(DATA UNDER STUDY)

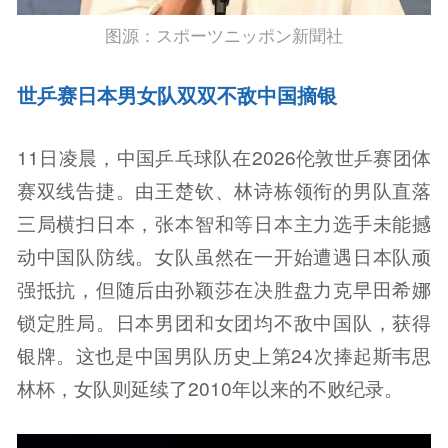
图源：スポーツニッポン新聞社
世乒赛日本男女队双双不敌中国摘银
11日凌晨，中国乒乓球队在2026伦敦世乒赛团体
赛双线告捷。由王楚钦、林诗栋领衔的男队直落
三局横扫日本，张本智和等日本主力选手未能撼
动中国队防线。女队虽然在一开始遭遇日本队顽
强抵抗，但随后由孙颖莎在决胜盘力克早田希娜
锁定胜局。日本男团和女团均不敌中国队，获得
银牌。这也是中国男队历史上第24次捧起斯韦思
林杯，女队则延续了2010年以来的不败纪录。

(End DATA UNDER STUDY)

## WHAT THIS TASK INVOLVES
Write out the entries word for word. Skip the pictures.

## TASK RESPONSE
图源：スポーツニッポン新聞社
世乒赛日本男女队双双不敌中国摘银
11日凌晨，中国乒乓球队在2026伦敦世乒赛团体
赛双线告捷。由王楚钦、林诗栋领衔的男队直落
三局横扫日本，张本智和等日本主力选手未能撼
动中国队防线。女队虽然在一开始遭遇日本队顽
强抵抗，但随后由孙颖莎在决胜盘力克早田希娜
锁定胜局。日本男团和女团均不敌中国队，获得
银牌。这也是中国男队历史上第24次捧起斯韦思
林杯，女队则延续了2010年以来的不败纪录。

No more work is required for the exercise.